--- REQUIRED ACTION ---
Reproduce exactly the line with "ΕΠΙΚΟΙΝΩΝΙΑ" and all the lines beneath it, stopping only at the end of the material.

--- RECORDED DATA ---
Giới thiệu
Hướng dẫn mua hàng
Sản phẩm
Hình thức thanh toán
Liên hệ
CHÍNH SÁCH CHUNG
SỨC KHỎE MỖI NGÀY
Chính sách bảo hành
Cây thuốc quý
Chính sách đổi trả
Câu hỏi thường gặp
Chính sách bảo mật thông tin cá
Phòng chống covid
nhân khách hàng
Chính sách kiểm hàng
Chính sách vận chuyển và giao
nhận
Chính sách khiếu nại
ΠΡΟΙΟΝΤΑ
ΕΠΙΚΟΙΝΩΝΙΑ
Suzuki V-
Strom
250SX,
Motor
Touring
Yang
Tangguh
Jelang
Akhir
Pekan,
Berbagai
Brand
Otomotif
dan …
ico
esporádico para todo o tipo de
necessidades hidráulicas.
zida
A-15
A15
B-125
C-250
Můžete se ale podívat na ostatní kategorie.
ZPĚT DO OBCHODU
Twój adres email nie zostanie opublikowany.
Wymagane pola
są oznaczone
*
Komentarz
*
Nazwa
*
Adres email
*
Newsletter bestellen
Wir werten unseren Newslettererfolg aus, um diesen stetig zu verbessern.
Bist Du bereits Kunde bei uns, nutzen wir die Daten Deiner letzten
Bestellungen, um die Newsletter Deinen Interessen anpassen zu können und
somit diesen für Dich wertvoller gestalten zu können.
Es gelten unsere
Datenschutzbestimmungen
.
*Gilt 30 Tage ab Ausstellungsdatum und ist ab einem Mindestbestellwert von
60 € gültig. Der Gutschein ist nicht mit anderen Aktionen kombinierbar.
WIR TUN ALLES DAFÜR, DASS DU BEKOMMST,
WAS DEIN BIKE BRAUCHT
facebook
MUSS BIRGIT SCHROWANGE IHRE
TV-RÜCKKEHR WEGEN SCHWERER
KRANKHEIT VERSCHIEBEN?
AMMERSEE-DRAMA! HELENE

--- EXPECTED ANSWER ---
ΕΠΙΚΟΙΝΩΝΙΑ
Suzuki V-
Strom
250SX,
Motor
Touring
Yang
Tangguh
Jelang
Akhir
Pekan,
Berbagai
Brand
Otomotif
dan …
ico
esporádico para todo o tipo de
necessidades hidráulicas.
zida
A-15
A15
B-125
C-250
Můžete se ale podívat na ostatní kategorie.
ZPĚT DO OBCHODU
Twój adres email nie zostanie opublikowany.
Wymagane pola
są oznaczone
*
Komentarz
*
Nazwa
*
Adres email
*
Newsletter bestellen
Wir werten unseren Newslettererfolg aus, um diesen stetig zu verbessern.
Bist Du bereits Kunde bei uns, nutzen wir die Daten Deiner letzten
Bestellungen, um die Newsletter Deinen Interessen anpassen zu können und
somit diesen für Dich wertvoller gestalten zu können.
Es gelten unsere
Datenschutzbestimmungen
.
*Gilt 30 Tage ab Ausstellungsdatum und ist ab einem Mindestbestellwert von
60 € gültig. Der Gutschein ist nicht mit anderen Aktionen kombinierbar.
WIR TUN ALLES DAFÜR, DASS DU BEKOMMST,
WAS DEIN BIKE BRAUCHT
facebook
MUSS BIRGIT SCHROWANGE IHRE
TV-RÜCKKEHR WEGEN SCHWERER
KRANKHEIT VERSCHIEBEN?
AMMERSEE-DRAMA! HELENE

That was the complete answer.